Stored items
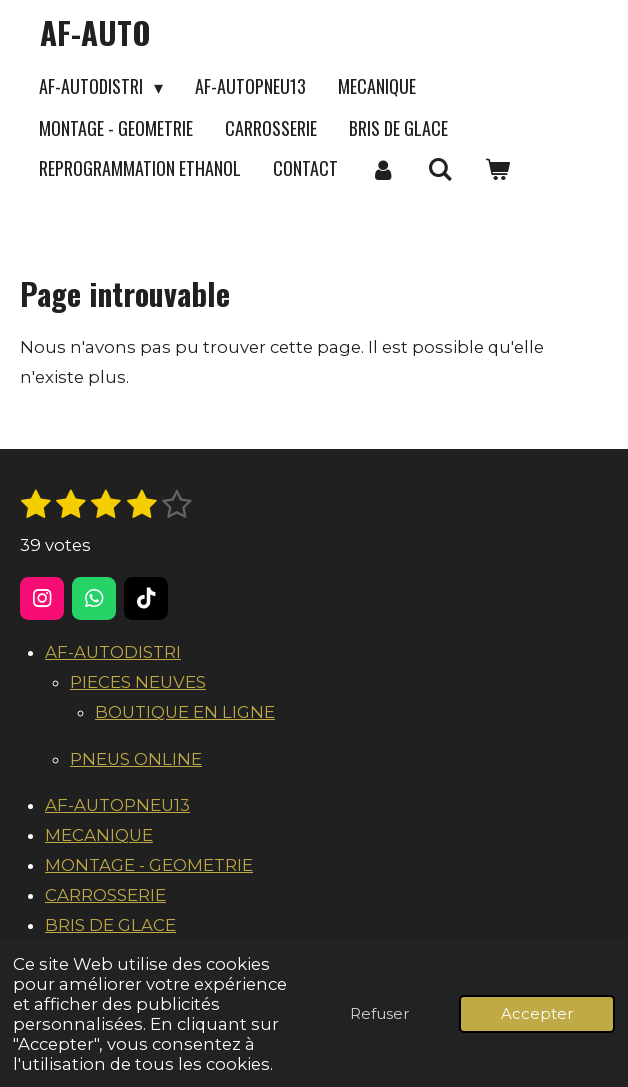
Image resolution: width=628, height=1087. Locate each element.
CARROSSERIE (105, 895)
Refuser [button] (379, 1013)
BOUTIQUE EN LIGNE (185, 712)
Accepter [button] (537, 1013)
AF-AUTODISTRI (113, 652)
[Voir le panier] (496, 169)
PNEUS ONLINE (136, 759)
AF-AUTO (95, 32)
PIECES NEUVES (138, 682)
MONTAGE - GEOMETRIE (149, 865)
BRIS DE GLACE (110, 925)
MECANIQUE (99, 835)
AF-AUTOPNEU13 (117, 805)
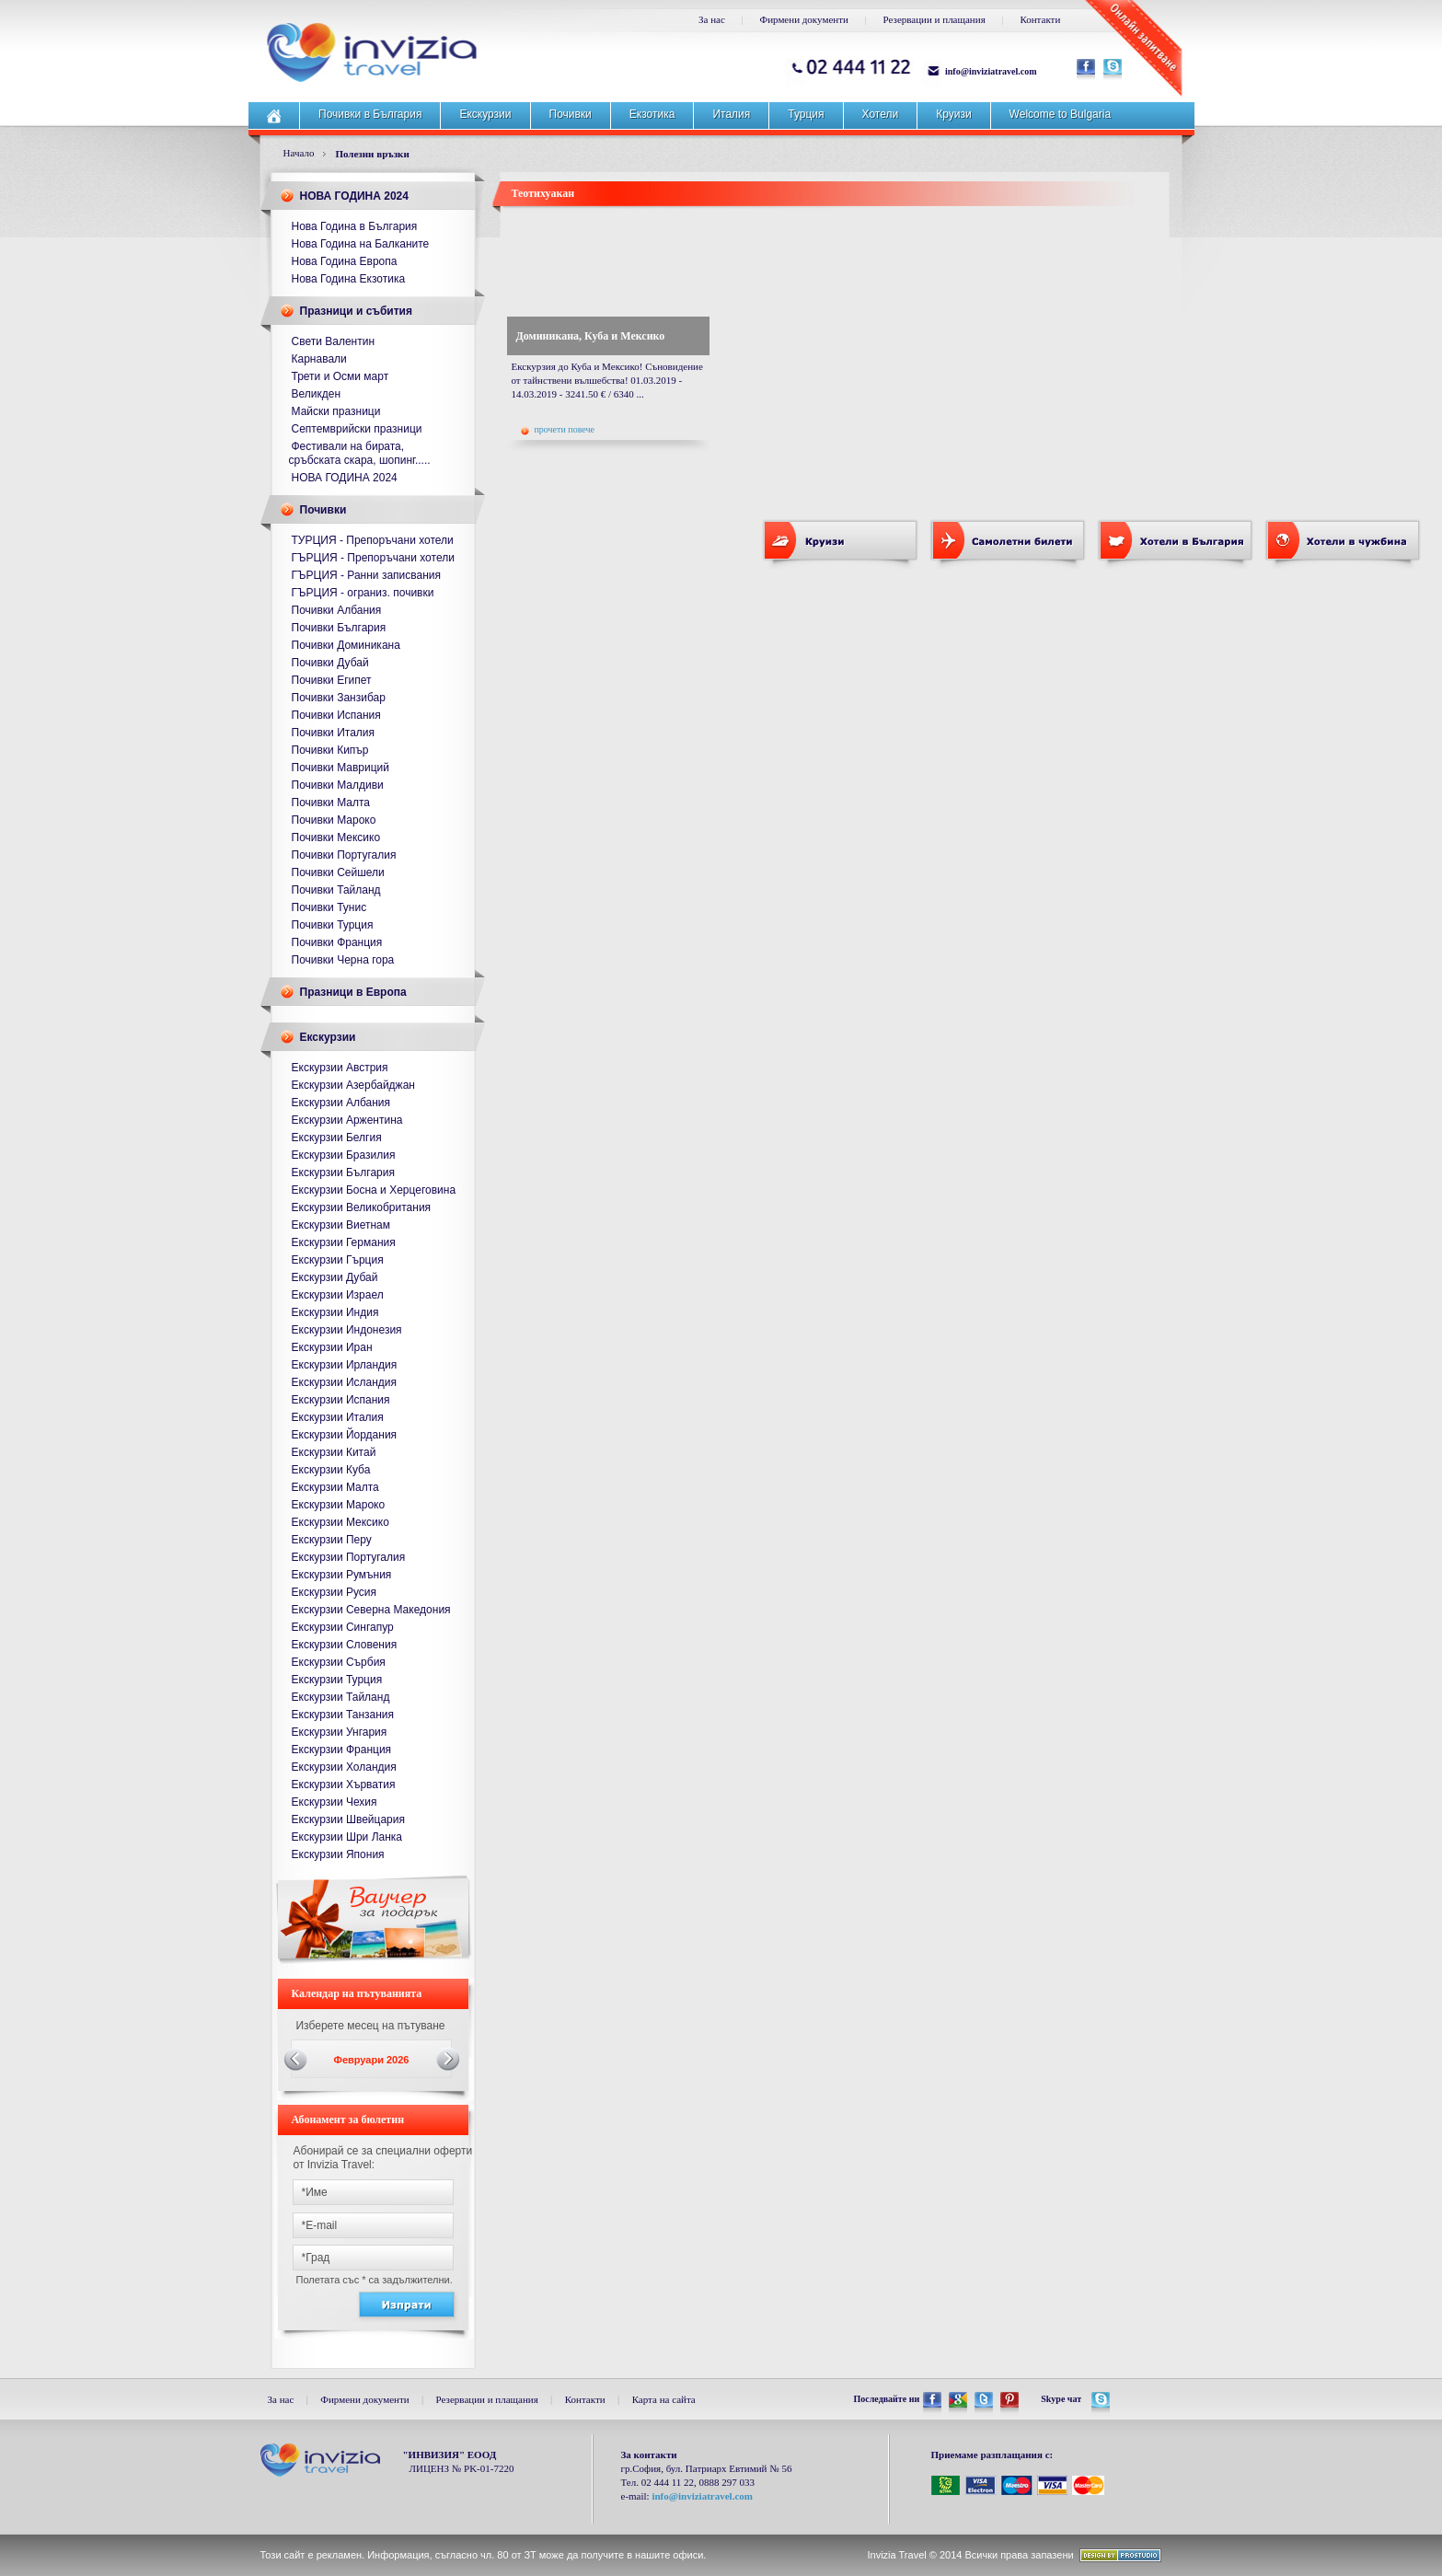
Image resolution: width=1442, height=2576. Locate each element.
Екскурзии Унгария (339, 1732)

Aim of the exercise: The entries above should be retyped exactly, minus any pictures.

Task answer:
Image resolution: width=628, height=1087. Locate each element.
CARROSSERIE (105, 895)
Refuser [button] (379, 1013)
BOUTIQUE EN LIGNE (185, 712)
Accepter [button] (537, 1013)
AF-AUTODISTRI (113, 652)
[Voir le panier] (496, 169)
PNEUS ONLINE (136, 759)
AF-AUTO (95, 32)
PIECES NEUVES (138, 682)
MONTAGE - GEOMETRIE (149, 865)
BRIS DE GLACE (110, 925)
MECANIQUE (99, 835)
AF-AUTOPNEU13 (117, 805)
Image resolution: width=1442, height=2576. Locate each element.
Екскурзии Унгария (339, 1732)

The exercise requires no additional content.